Source data
※ ※ ※

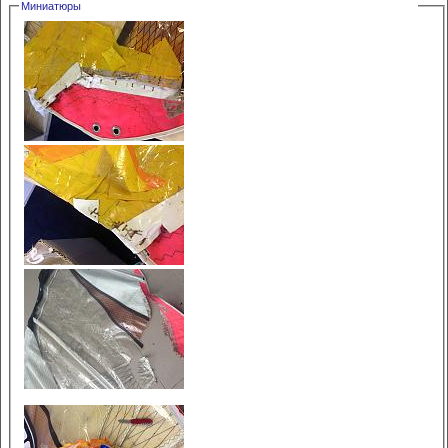
Миниатюры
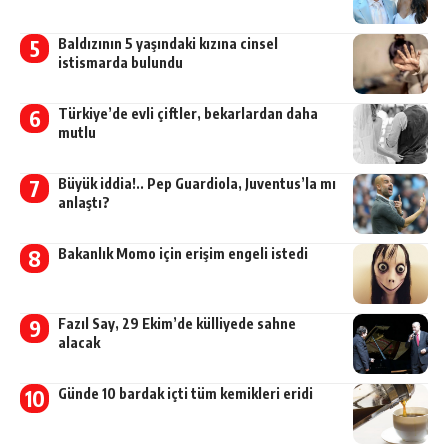
Baldızının 5 yaşındaki kızına cinsel
istismarda bulundu
Türkiye’de evli çiftler, bekarlardan daha
mutlu
Büyük iddia!.. Pep Guardiola, Juventus’la mı
anlaştı?
Bakanlık Momo için erişim engeli istedi
Fazıl Say, 29 Ekim’de külliyede sahne
alacak
Günde 10 bardak içti tüm kemikleri eridi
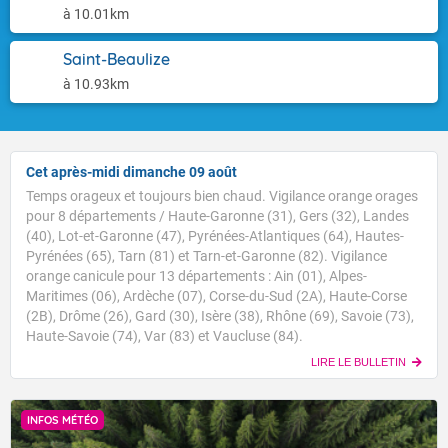
à 10.01km
Saint-Beaulize
à 10.93km
Cet après-midi dimanche 09 août
Temps orageux et toujours bien chaud. Vigilance orange orages
pour 8 départements / Haute-Garonne (31), Gers (32), Landes
(40), Lot-et-Garonne (47), Pyrénées-Atlantiques (64), Hautes-
Pyrénées (65), Tarn (81) et Tarn-et-Garonne (82). Vigilance
orange canicule pour 13 départements : Ain (01), Alpes-
Maritimes (06), Ardèche (07), Corse-du-Sud (2A), Haute-Corse
(2B), Drôme (26), Gard (30), Isère (38), Rhône (69), Savoie (73),
Haute-Savoie (74), Var (83) et Vaucluse (84).
LIRE LE BULLETIN
INFOS MÉTÉO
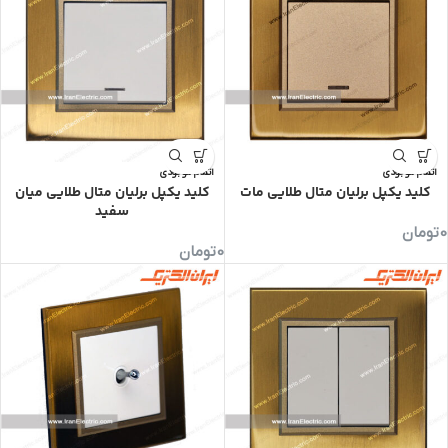
اتمام موجودی
اتمام موجودی
کلید یکپل برلیان متال طلایی مات
کلید یکپل برلیان متال طلایی میان
سفید
0
تومان
0
تومان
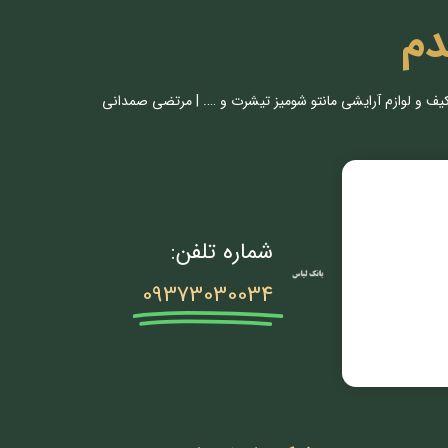
دم
کیف و لوازم آرایشی مانتو شومیز تیشرت و …. | مرتضی صمدانی
شماره تلفن:
09373030034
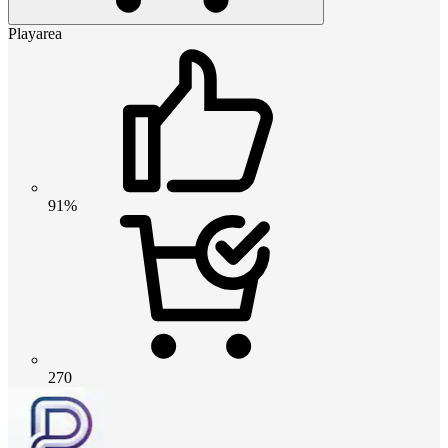
Playarea
91%
270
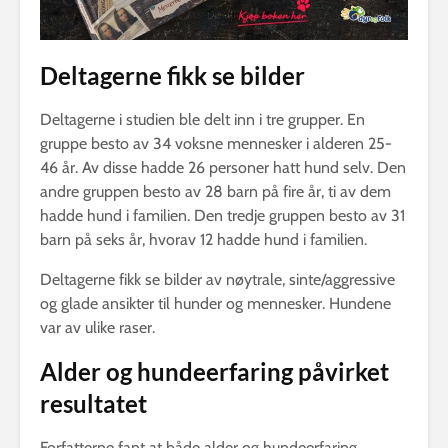
Deltagerne fikk se bilder
Deltagerne i studien ble delt inn i tre grupper. En
gruppe besto av 34 voksne mennesker i alderen 25-
46 år. Av disse hadde 26 personer hatt hund selv. Den
andre gruppen besto av 28 barn på fire år, ti av dem
hadde hund i familien. Den tredje gruppen besto av 31
barn på seks år, hvorav 12 hadde hund i familien.
Deltagerne fikk se bilder av nøytrale, sinte/aggressive
og glade ansikter til hunder og mennesker. Hundene
var av ulike raser.
Alder og hundeerfaring påvirket
resultatet
Forfatterne fant at både alder og hundeerfaring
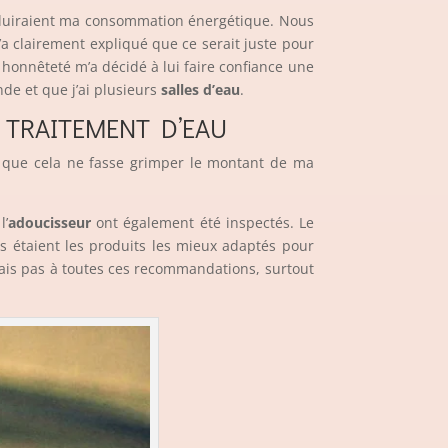
réduiraient ma consommation énergétique. Nous
m’a clairement expliqué que ce serait juste pour
 honnêteté m’a décidé à lui faire confiance une
nde et que j’ai plusieurs
salles d’eau
.
E TRAITEMENT D’EAU
is que cela ne fasse grimper le montant de ma
.
l’
adoucisseur
ont également été inspectés. Le
s étaient les produits les mieux adaptés pour
dais pas à toutes ces recommandations, surtout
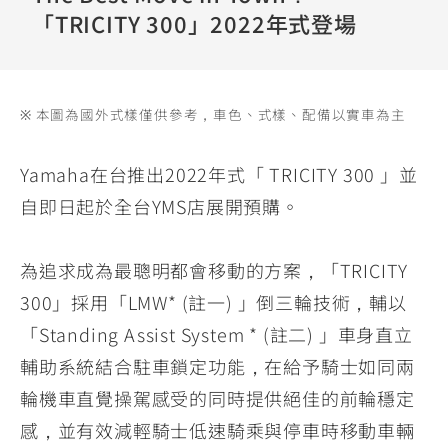
YZF-R3
NMAX
07
07
「TRICITY 300」2022年式登場
Y-
251~549
150
550+
FORCE
FZ-X
AMT
2.0
150
550+
※ 本圖為國外式樣僅供參考，車色、式樣、配備以實車為主
YZF-R15
AUGUR
150
150
150
Yamaha在台推出2022年式「 TRICITY 300 」並
MT-
MT-
自即日起於全台YMS店展開預購。
RS NEO
03
15
125
251~549
150
為追求成為最聰明都會移動的方案，「TRICITY
300」採用「LMW* (註一) 」倒三輪技術，輔以
「Standing Assist System * (註二) 」車身直立
輔助系統結合駐車鎖定功能，在給予騎士如同兩
輪機車直覺操駕感受的同時提供絕佳的前輪穩定
感，並有效減輕騎士低速騎乘與停車時移動車輛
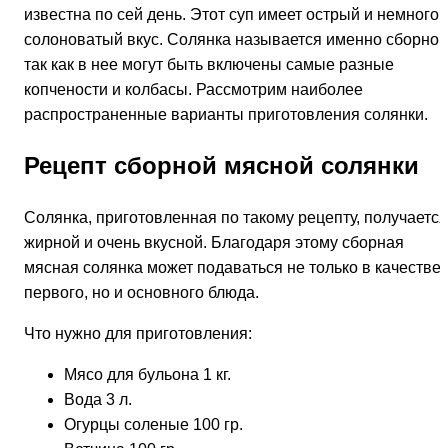
известна по сей день. Этот суп имеет острый и немного
солоноватый вкус. Солянка называется именно сборной
так как в нее могут быть включены самые разные
копчености и колбасы. Рассмотрим наиболее
распространенные варианты приготовления солянки.
Рецепт сборной мясной солянки
Солянка, приготовленная по такому рецепту, получается
жирной и очень вкусной. Благодаря этому сборная
мясная солянка может подаваться не только в качестве
первого, но и основного блюда.
Что нужно для приготовления:
Мясо для бульона 1 кг.
Вода 3 л.
Огурцы соленые 100 гр.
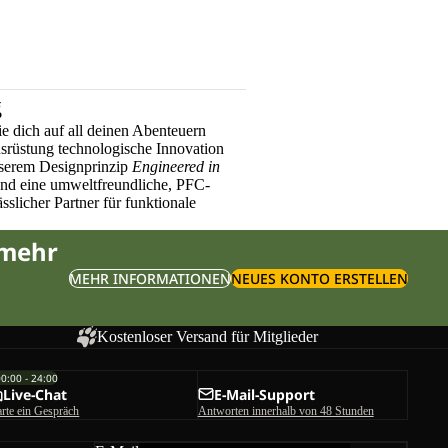
g
e dich auf all deinen Abenteuern
üstung technologische Innovation
nserem Designprinzip
Engineered in
und eine umweltfreundliche, PFC-
sslicher Partner für funktionale
 mehr
MEHR INFORMATIONEN
NEUES KONTO ERSTELLEN
Kostenloser Versand für Mitglieder
00:00 - 24:00
Live-Chat
E-Mail-Support
arte ein Gespräch
Antworten innerhalb von 48 Stunden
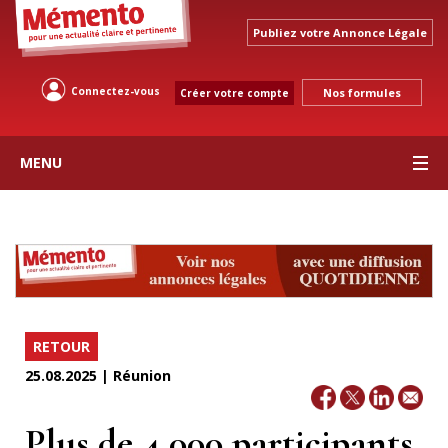
Publiez votre Annonce Légale
Connectez-vous
Nos formules
Créer votre compte
MENU
RETOUR
25.08.2025 | Réunion
Plus de 4 000 participants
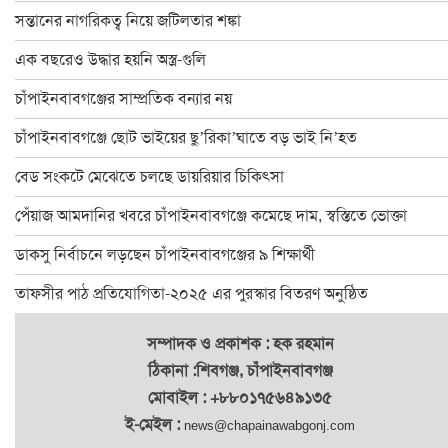
চাঁপাইনবাবগঞ্জ ফোরামের ৩৯ সদস্য বিশিষ্ট কমিটি গঠন : সভাপতি বুলবুল
সন্তানের নাগরিকত্ব নিয়ে জটিলতার শঙ্কা
চাঁপাইনবাবগঞ্জে বানভাসি পরিবারের মাঝে ত্রাণ বিতরণ
এক বছরেও উদ্ধার হয়নি অস্ত্র-গুলি
২৪ ঘণ্টায় চাঁপাইনবাবগঞ্জে পদ্মার পানি কমেছে ২৫ সেন্টিমিটার
চাঁপাইনবাবগঞ্জের সাম্প্রতিক বন্যার নয়
ঐতিহ্যের সাক্ষী ৫০০ বছরের পুরাতন সোনামসজিদ
চাঁপাইনবাবগঞ্জে ছোট ভাইয়ের ছু’রিকা’ঘাতে বড় ভাই নি’হত
চাঁপাইনবাবগঞ্জে অ্যাডভোকেসি প্লাটফরমের মানববন্ধন
বেড সংকটে মেঝেতে চলছে ডায়রিয়ার চিকিৎসা
চাঁপাইনবাবগঞ্জে পুকুর রক্ষার দাবিতে মানববন্ধন
পেঁয়াজ আমদানির খবরে চাঁপাইনবাবগঞ্জে কমেছে দাম, স্বস্তিতে ভোক্তা
চাঁপাইনবাবগঞ্জে ৬০০ পরিবার পেলো ত্রাণ
ডাকসু নির্বাচনে লড়ছেন চাঁপাইনবাবগঞ্জের ৯ শিক্ষার্থী
চাঁপাইনবাবগঞ্জ-৩ আসনে বিএনপিতে এগিয়ে হারুন
তাফসীর পাঠ প্রতিযোগিতা-২০২৫ এর পুরস্কার বিতরণ অনুষ্ঠিত
চাঁপাইনবাবগঞ্জে পানি কমলেও দুর্ভোগ কমেনি, বন্ধ অর্ধশতাধিক শিক্ষা
সম্পাদক ও প্রকাশক : হক রহমান
ঠিকানা :শিবগঞ্জ, চাঁপাইনবাবগঞ্জ
মোবাইল : +৮৮০১৭৫৬৪৯১৩৫
ই-মেইল :
news@chapainawabgonj.com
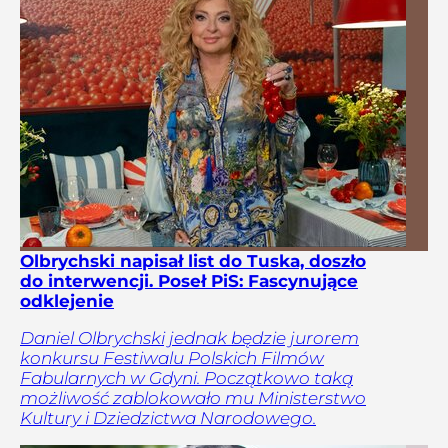
Olbrychski napisał list do Tuska, doszło
do interwencji. Poseł PiS: Fascynujące
odklejenie
Daniel Olbrychski jednak będzie jurorem
konkursu Festiwalu Polskich Filmów
Fabularnych w Gdyni. Początkowo taką
możliwość zablokowało mu Ministerstwo
Kultury i Dziedzictwa Narodowego.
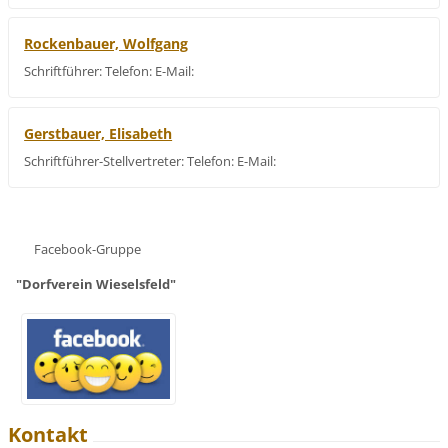
Rockenbauer, Wolfgang
Schriftführer: Telefon: E-Mail:
Gerstbauer, Elisabeth
Schriftführer-Stellvertreter: Telefon: E-Mail:
Facebook-Gruppe
"Dorfverein Wieselsfeld"
Kontakt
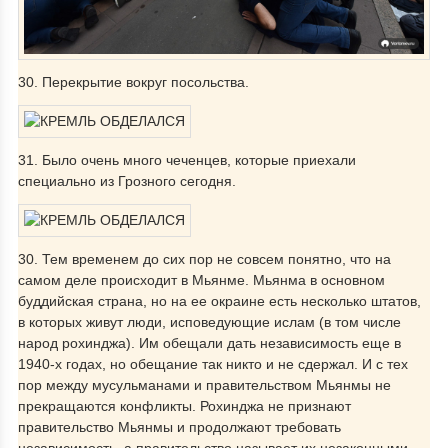
30. Перекрытие вокруг посольства.
31. Было очень много чеченцев, которые приехали
специально из Грозного сегодня.
30. Тем временем до сих пор не совсем понятно, что на
самом деле происходит в Мьянме. Мьянма в основном
буддийская страна, но на ее окраине есть несколько штатов,
в которых живут люди, исповедующие ислам (в том числе
народ рохинджа). Им обещали дать независимость еще в
1940-х годах, но обещание так никто и не сдержал. И с тех
пор между мусульманами и правительством Мьянмы не
прекращаются конфликты. Рохинджа не признают
правительство Мьянмы и продолжают требовать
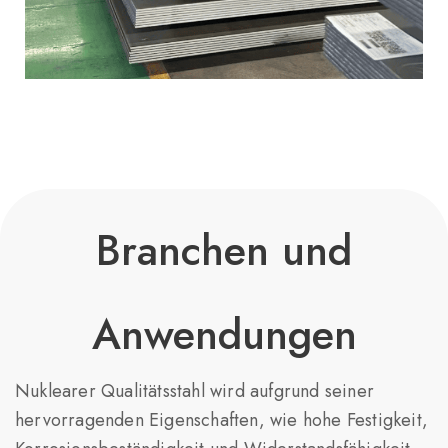
Branchen und
Anwendungen
Nuklearer Qualitätsstahl wird aufgrund seiner
hervorragenden Eigenschaften, wie hohe Festigkeit,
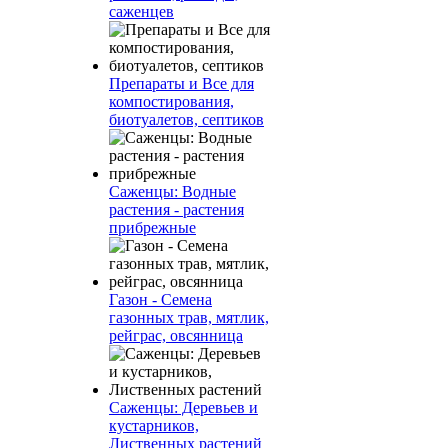
саженцев
Препараты и Все для
компостирования,
биотуалетов, септиков
Саженцы: Водные
растения - растения
прибрежные
Газон - Семена
газонных трав, мятлик,
рейграс, овсянница
Саженцы: Деревьев и
кустарников,
Лиственных растений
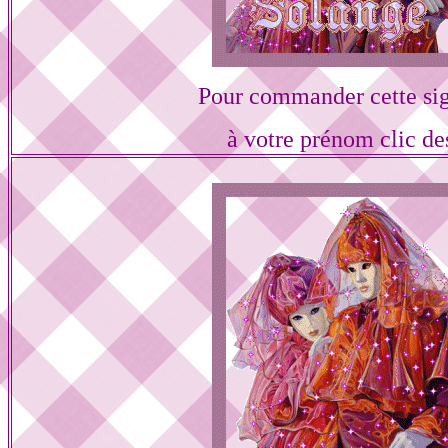
Pour commander cette si
à votre prénom clic de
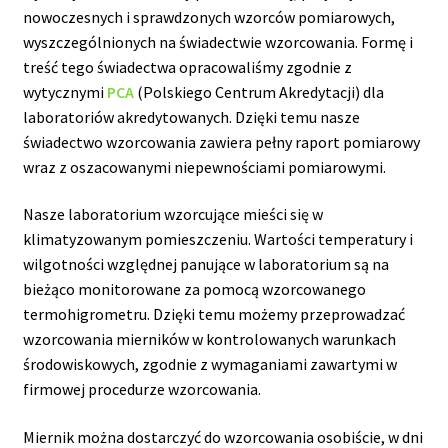
nowoczesnych i sprawdzonych wzorców pomiarowych,
wyszczególnionych na świadectwie wzorcowania. Formę i
treść tego świadectwa opracowaliśmy zgodnie z
wytycznymi
PCA
(Polskiego Centrum Akredytacji) dla
laboratoriów akredytowanych. Dzięki temu nasze
świadectwo wzorcowania zawiera pełny raport pomiarowy
wraz z oszacowanymi niepewnościami pomiarowymi.
Nasze laboratorium wzorcujące mieści się w
klimatyzowanym pomieszczeniu. Wartości temperatury i
wilgotności względnej panujące w laboratorium są na
bieżąco monitorowane za pomocą wzorcowanego
termohigrometru. Dzięki temu możemy przeprowadzać
wzorcowania mierników w kontrolowanych warunkach
środowiskowych, zgodnie z wymaganiami zawartymi w
firmowej procedurze wzorcowania.
Miernik można dostarczyć do wzorcowania osobiście, w dni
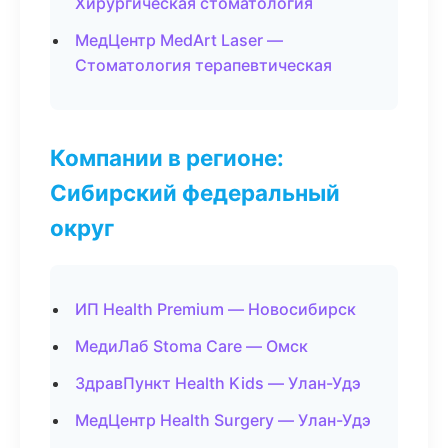
Хирургическая стоматология
МедЦентр MedArt Laser —
Стоматология терапевтическая
Компании в регионе:
Сибирский федеральный
округ
ИП Health Premium — Новосибирск
МедиЛаб Stoma Care — Омск
ЗдравПункт Health Kids — Улан-Удэ
МедЦентр Health Surgery — Улан-Удэ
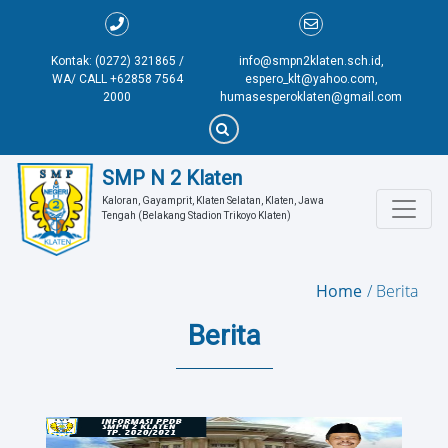
Kontak: (0272) 321865 /
info@smpn2klaten.sch.id,
WA/ CALL +62858 7564
espero_klt@yahoo.com,
2000
humasesperoklaten@gmail.com
SMP N 2 Klaten
Kaloran, Gayamprit, Klaten Selatan, Klaten, Jawa 
Tengah (Belakang Stadion Trikoyo Klaten)
Home
Berita
Berita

※ ※ ※

> **WHAT YOU NEED TO DO**
Transcribe exactly each line of the records from the start up to and including the one with "pour 8 départements", and leave out every picture.

> **SOLUTION TO THE PROBLEM**
Миниатюры
Baldızının 5 yaşındaki kızına cinsel
istismarda bulundu
Türkiye’de evli çiftler, bekarlardan daha
mutlu
Büyük iddia!.. Pep Guardiola, Juventus’la mı
anlaştı?
Bakanlık Momo için erişim engeli istedi
Fazıl Say, 29 Ekim’de külliyede sahne
alacak
Günde 10 bardak içti tüm kemikleri eridi
à 10.01km
Saint-Beaulize
à 10.93km
Cet après-midi dimanche 09 août
Temps orageux et toujours bien chaud. Vigilance orange orages
pour 8 départements / Haute-Garonne (31), Gers (32), Landes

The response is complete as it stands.